Safahat’ın altıncı bölümü olan ‘Asım’, Akif’in idealindeki gençliktir. Asım, Mehmet Akif’in babası Tahir Efendi’nin talebelerinden Köse İmamın oğludur. Safahat’ın bu bölümünde dört kişi arasındaki konuşmalar ve şiirler yer alır. Akif burada Türk kelimesini şöyle kullanır:

"Yurdu baştanbaşa viraneye dönmüş Türk’ün/ Dünkü şen şatır ocaklar yatıyor yerde bugün";"Nerde Ertuğrul'u koynunda büyütmüş obalar/ Hani Osman gibi, Orhan gibi babalar?";"Sıtmadan boynu bükülmüş de o dimdik Türk’ün/Düşünüp durmada öksüz gibi küskün, küskün.";"Değişik sanki o aslan gibi ırkın torunu/Bense İslam'ın o gürbüz, o civan unsurunu”; “Kocamaz derdim, asırlarca sorulsaydı eğer/Ne çabuk elden ayaktan düşecekmiş o meğer.";"Hocazadem, ne sülükmüş o meğer vay canına/Dış bilermiş senelerden beri Türk'ün kanına.";"Neye Türk'ün canı yangın, neye millet geridir. Anladık biz bunu az çok senelerden beridir."

1921-22 yıllarında yazdığı ‘Ordunun Duası’ şiiri Ali Rıfat Bey tarafından bestelenmiş ve orduya gönderilmiştir. Bu şiirde de, "Türk eriyiz, silsilemiz kahraman, Müslüman’ız Hakk’a tapan Müslüman”; “Putları Allah tanıyanlar aman/ Mescidimin boynuna çan asmasın." ifadelerini görürüz.

Bir vaizi Süleymaniye Kürsüsünde konuşturduğu ve Safahat’ın ikinci bölümünü oluşturan Süleymaniye Kürsüsü şiirinde Akif, beyaz sakallı, temiz yüzlü ihtiyara Türk-İslam diyarını ve özellikle İstanbul’u tasvir ettirir. Rusya Türklerinin yani bugünkü Türk Cumhuriyetlerinin özgürlük mücadelesini anlatılır. Hintli, bir Müslüman’ın ağzından şu mısralar dökülür: “Ah biz hayra yorar unsuru iman değiliz/Hind'in İslam’ını pek Türk'e kıyas etmeyiniz”; “Onların Ruh-u şahametle coşan kanları var/Bizde yok öyle samimi asabiyet, o damar."

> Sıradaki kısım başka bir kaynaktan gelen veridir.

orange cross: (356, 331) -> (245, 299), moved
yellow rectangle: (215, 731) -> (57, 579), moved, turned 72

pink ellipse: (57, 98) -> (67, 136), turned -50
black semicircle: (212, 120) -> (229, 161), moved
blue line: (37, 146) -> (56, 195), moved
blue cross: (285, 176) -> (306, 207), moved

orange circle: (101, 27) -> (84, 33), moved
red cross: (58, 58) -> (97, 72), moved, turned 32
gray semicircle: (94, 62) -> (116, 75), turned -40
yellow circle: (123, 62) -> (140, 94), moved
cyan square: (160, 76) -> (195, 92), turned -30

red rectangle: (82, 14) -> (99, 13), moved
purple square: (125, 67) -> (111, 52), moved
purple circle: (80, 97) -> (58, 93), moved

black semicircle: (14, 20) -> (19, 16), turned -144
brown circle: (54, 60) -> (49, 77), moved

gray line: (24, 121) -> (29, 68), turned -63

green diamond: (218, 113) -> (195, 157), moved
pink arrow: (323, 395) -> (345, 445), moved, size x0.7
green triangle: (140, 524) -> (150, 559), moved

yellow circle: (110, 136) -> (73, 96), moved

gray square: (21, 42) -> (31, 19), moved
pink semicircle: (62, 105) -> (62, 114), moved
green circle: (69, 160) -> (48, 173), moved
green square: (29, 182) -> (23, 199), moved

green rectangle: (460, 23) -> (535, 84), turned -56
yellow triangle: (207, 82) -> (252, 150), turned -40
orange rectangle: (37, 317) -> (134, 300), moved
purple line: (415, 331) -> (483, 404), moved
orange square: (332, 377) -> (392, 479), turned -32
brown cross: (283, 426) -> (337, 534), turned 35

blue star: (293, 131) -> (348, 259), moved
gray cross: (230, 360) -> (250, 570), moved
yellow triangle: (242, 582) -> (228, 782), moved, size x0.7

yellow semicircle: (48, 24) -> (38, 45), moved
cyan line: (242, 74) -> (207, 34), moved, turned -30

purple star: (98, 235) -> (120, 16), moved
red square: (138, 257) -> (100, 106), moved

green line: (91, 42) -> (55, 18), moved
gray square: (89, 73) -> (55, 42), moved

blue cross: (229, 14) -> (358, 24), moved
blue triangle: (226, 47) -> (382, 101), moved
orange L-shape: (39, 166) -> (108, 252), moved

Bu dizeler, Akif’in milletle ve milliyetle bir meselesinin olmadığının göstergesidir. Buradaki amacım Akif’i bir kalıbın içine sığdırmak ya da onu görmek istediğim tarafı ile anlatmak değil. Çünkü her şey açık. Akif kendini gizlemeden gayet açık bir şekilde sözlerini söylemiştir. Bize düşen onu doğru anlamaktır.

Eğer siz bu tespiti yapmazsanız işte o zaman zihin bulanıklığı yaşarsınız ve yaşatırsınız. O zaman da Türk milletinin İstiklal Marşında geçen ‘Kahraman ırkıma bir gül’; ’Sana yok ırkıma yok izmihlâl’ ifadelerdeki ırk kelimesini sadece İslam milleti olarak yorumlayıp bayrakla, vatanla, şehitlikle bütünleşmiş bu coğrafyayı kimliksiz bir hale getirirsiniz. İnsanlardaki aidiyet duygusunu törpülersiniz.

Mehmet Akif gibi büyük insanların değişik dönemlerde yazdıklarından, kendimize uyan taraflarını ön plana çıkartarak diğer yanlarını görmezden gelemeyiz. Bırakalım büyük insanlar tüm insanlığın ortak değeri olarak kalsın.